Ханское правосудие. Очерки истории суда и процесса в тюрко-монгольских государствах: От Чингис-хана до начала XX века - страница 49
Однако самой важной причиной столь короткого разбирательства, как представляется, было стремление Хубилая возложить всю вину на Наяна и, покончив с ним, простить его приверженцев, которых он надеялся вернуть на свою сторону. Таким образом, хан преследовал цель, прямо противоположную той, которую ставил в процессе по делу Арик-Буги, почему и не пожелал выслушивать показания пленного князя с обвинениями в адрес своих соратников. Согласно «Юань ши», другие потомки братьев Чингис-хана, захваченные вместе с Наяном, были отправлены в войска на границах владений Хубилая, «чтобы участвовали в сражениях и своей старательной службой отплатили за доброту [смягчения наказания]». Население восставших провинций не только не подверглось репрессиям, но и, напротив, было освобождено от ряда налогов и повинностей в пользу государства [Анналы…, 2019, с. 500–501][48].
Итак, как видим, существенное изменение политической ситуации в Монгольской империи и, отчасти, имперской идеологии привели к отказу монарха Чингисида от соблюдения целого ряда принципов процессуального права, установленных его предшественниками в период единства империи.
Ярким подтверждением новой тенденции в развитии судебного процесса на имперском пространстве стало последнее из анализируемых в данном параграфе дел – решение о судьбе Байду, потомка Хулагу, занявшего и потерявшего престол ильханов в ходе очередной гражданской войны.
В персидской придворной историографии Байду характеризуется как узурпатор, и это не удивительно: ведь историю его правления и гибели впервые записал Рашид ад-Дин – сановник и придворный историограф ильхана Газана (1295–1304), победившего Байду [Рашид ад-Дин, 1946, с. 131–137]. Христианские современники, напротив, считали последнего не только законным, но и весьма справедливым монархом, поскольку он «верил в Христа», сверг ильхана-мусульманина и много сделал для христиан Персии, их церквей и проч. [Hayton, 1906, р. 189].
Как бы то ни было, доподлинно известно, что Байду, которого прочили в ильханы еще в 1291 г., после смерти ильхана Аргуна (1284–1291), некоторое время не признавал воцарения Гейхату (1291–1295), брата последнего, за что был арестован им, но вскоре прощен. Однако в марте 1295 г. Байду снова восстал против Гейхату, который был разгромлен в сражении, а затем задушен во время бегства.
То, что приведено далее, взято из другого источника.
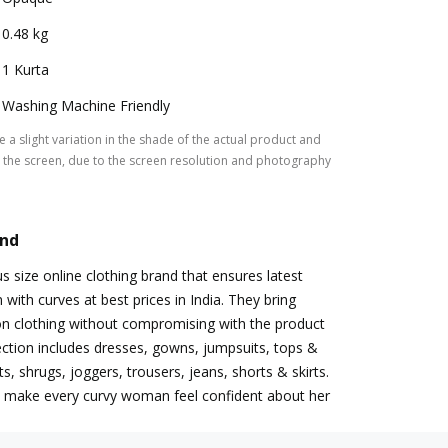
0.48 kg
1 Kurta
Washing Machine Friendly
 a slight variation in the shade of the actual product and
the screen, due to the screen resolution and photography
and
s size online clothing brand that ensures latest
with curves at best prices in India. They bring
on clothing without compromising with the product
llection includes dresses, gowns, jumpsuits, tops &
ets, shrugs, joggers, trousers, jeans, shorts & skirts.
to make every curvy woman feel confident about her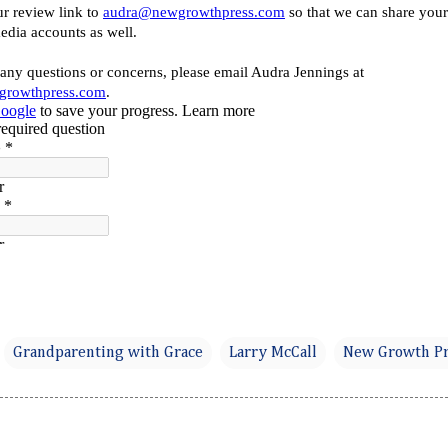
Grandparenting with Grace
Larry McCall
New Growth Pr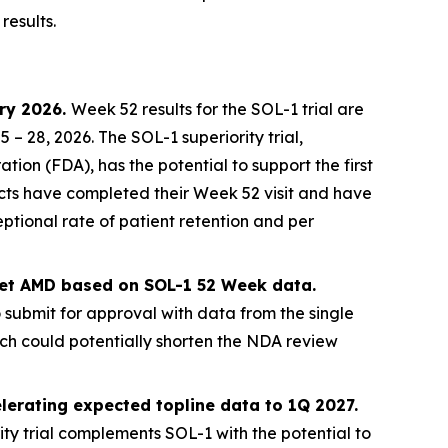
results.
ary 2026.
Week 52 results for the SOL-1 trial are
 28, 2026. The SOL-1 superiority trial,
on (FDA), has the potential to support the first
jects have completed their Week 52 visit and have
ptional rate of patient retention and per
 wet AMD based on SOL-1 52 Week data.
o submit for approval with data from the single
ich could potentially shorten the NDA review
lerating expected topline data to 1Q 2027.
ty trial complements SOL-1 with the potential to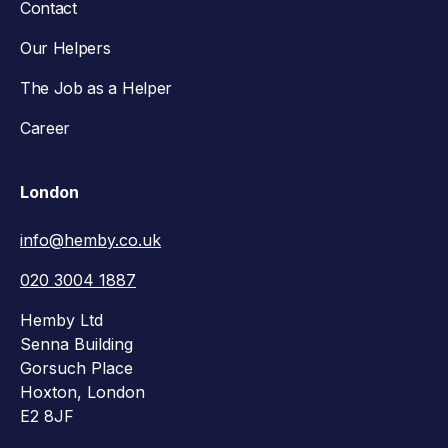
Contact
Our Helpers
The Job as a Helper
Career
London
info@hemby.co.uk
020 3004 1887
Hemby Ltd
Senna Building
Gorsuch Place
Hoxton, London
E2 8JF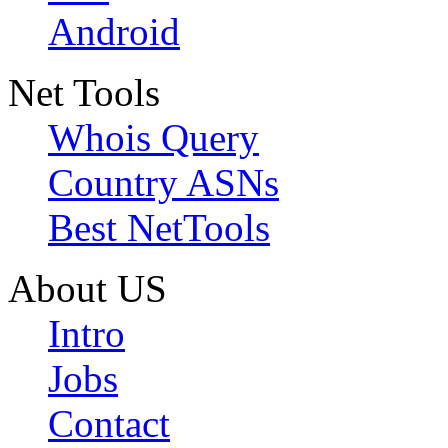
Android
Net Tools
Whois Query
Country ASNs
Best NetTools
About US
Intro
Jobs
Contact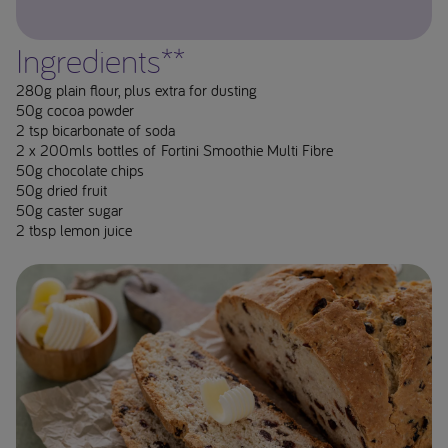
Ingredients**
280g plain flour, plus extra for dusting
50g cocoa powder
2 tsp bicarbonate of soda
2 x 200mls bottles of Fortini Smoothie Multi Fibre
50g chocolate chips
50g dried fruit
50g caster sugar
2 tbsp lemon juice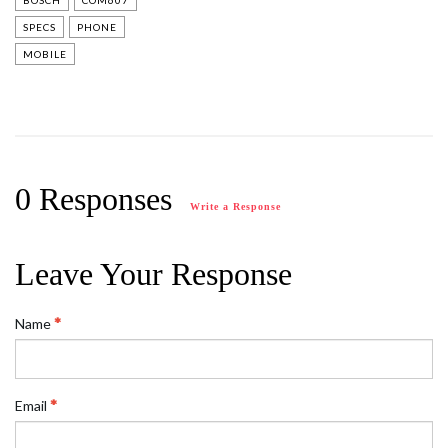
BOSCH
COM607
SPECS
PHONE
MOBILE
0 Responses
Write a Response
Leave Your Response
Name
Email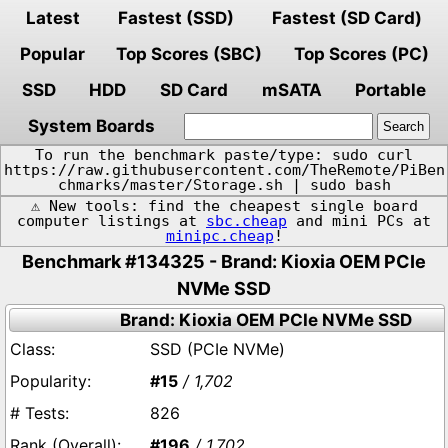
Latest
Fastest (SSD)
Fastest (SD Card)
Popular
Top Scores (SBC)
Top Scores (PC)
SSD
HDD
SD Card
mSATA
Portable
System Boards
To run the benchmark paste/type: sudo curl
https://raw.githubusercontent.com/TheRemote/PiBen
chmarks/master/Storage.sh | sudo bash
⚠️ New tools: find the cheapest single board
computer listings at
sbc.cheap
and mini PCs at
minipc.cheap
!
Benchmark #134325 - Brand: Kioxia OEM PCIe
NVMe SSD
Brand: Kioxia OEM PCIe NVMe SSD
SSD (PCIe NVMe)
#15
/ 1,702
826
#196
/ 1,702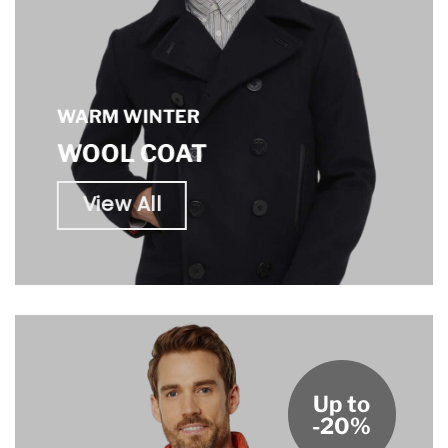
WARM WINTER
WOOL COAT
View All
Up to
-20%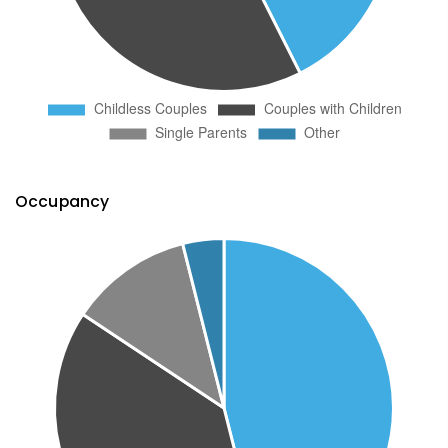
Occupancy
В октябре того же года сходная судьба постигла и самого Байду, против которого выступил Газан, сын Аргуна.
Стремясь всячески обелить своего патрона Газана, Рашид ад-Дин подчеркивал, что тот, будучи правителем Хорасана, якобы старался всячески устраниться от междоусобиц и поэтому сначала не реагировал на призывы Гейхату помочь ему в подавлении мятежа Байду, а затем даже был готов признать воцарение последнего. Только стремление Байду схватить и умертвить Газана заставило царевича выступить против него [Рашид ад-Дин, 1946, с. 157–161].
Однако, думается, Газан вовсе не был так пассивен и тем более лишен властных амбиций, ведь он был старшим сыном ильхана Аргуна и к тому же наместником Хорсана, что автоматически делало его вероятным преемником отца после его смерти. Соответственно, избрание своего дяди Гейхату он расценил как нарушение собственных прав, и в этих обстоятельствах гражданская война между Гейхату и Байду была выгодна Газану. Кроме того, вскоре к нему стали перебегать многие эмиры Байду, которые всячески подталкивали его к борьбе с узурпатором [Ахари, 1984, с. 96–97]. Намерение Газана выступить против ильхана нашло закрепление в акте принятия им ислама, что, следовательно, дало ему возможность опереться не только на местное население, но и на многочисленных сторонников покойного ильхана Гейхату, который также принял ислам во время своего правления [Hayton, 1906, р. 190]. Это событие состоялось в июне 1295 г., а уже осенью Газан во главе многочисленных войск выступил против Байду [Melville, 1990, р. 159, 162, 167].